橋本会長「マイナスぬぐえない」 解任の小林氏、小山田氏の「いじめ」問題後に調査も…

2021年7月22日 15時16分

会見する橋本聖子会長

 東京五輪・パラリンピック組織委員会は22日、東京五輪の開会式でショーの演出を担当する元お笑い芸人の小林賢太郎さんが過去に発表したコントでホロコースト(ユダヤ人大量虐殺)を扱った反ユダヤ的なジョークを飛ばしたことが明らかになったとして解任した。
 会見に臨んだ組織委の橋本聖子会長は「まったくそういうことが存在していたということは存じ上げていなかった」と釈明。ツイッターなどで小林氏の過去のコントが話題になり始めた21日深夜から22日未明になって初めて問題を把握し、「外交上の問題もいろいろある。早急に対応しなければいけないということで解任の運びとなった」と語った。
 開閉会式を巡っては、楽曲を担当するミュージシャンの小山田圭吾氏が、過去の雑誌インタビューで告白した学生時代のいじめを理由に辞任したばかり。組織委の人選のチェックの甘さが浮き彫りとなっている。

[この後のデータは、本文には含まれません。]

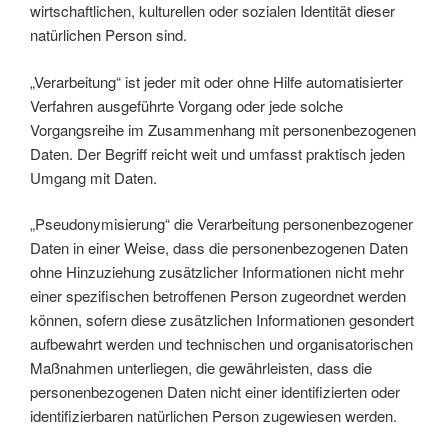
wirtschaftlichen, kulturellen oder sozialen Identität dieser
natürlichen Person sind.
„Verarbeitung“ ist jeder mit oder ohne Hilfe automatisierter
Verfahren ausgeführte Vorgang oder jede solche
Vorgangsreihe im Zusammenhang mit personenbezogenen
Daten. Der Begriff reicht weit und umfasst praktisch jeden
Umgang mit Daten.
„Pseudonymisierung“ die Verarbeitung personenbezogener
Daten in einer Weise, dass die personenbezogenen Daten
ohne Hinzuziehung zusätzlicher Informationen nicht mehr
einer spezifischen betroffenen Person zugeordnet werden
können, sofern diese zusätzlichen Informationen gesondert
aufbewahrt werden und technischen und organisatorischen
Maßnahmen unterliegen, die gewährleisten, dass die
personenbezogenen Daten nicht einer identifizierten oder
identifizierbaren natürlichen Person zugewiesen werden.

 武藤敏郎事務総長は、小山田氏の辞任後に開会式の演出担当者らの過去の発言のチェックをしたとした上で「われわれが調査するというのは簡単ではありません、正直なところ。だいぶ前の昔の行動がどうであったかまで、調査するのは困難であるのはご理解いただきたい。今朝そういうことがあったと知った」と説明した。

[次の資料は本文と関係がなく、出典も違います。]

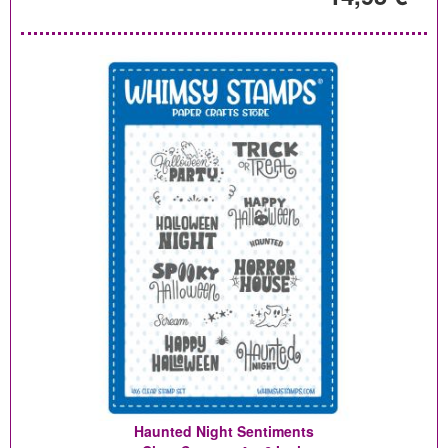
Haunted Night Sentiments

 また小林氏は五輪開会式で個別の場面の演出や企画ではなく、全体を統一的にするためのショーディレクターを担当していた。組織委は、いじめ問題で辞任した小山田氏の楽曲については、開会式で使用しない方針を示している。小林氏が全体に関わった開会式の演出をどうするかについて、「演出にかかわっていたので使わないのは難しい?」と質問を受けた橋本氏は「そうですね、しっかり中身見ていかなければいけないと思います」とのべるにとどめた。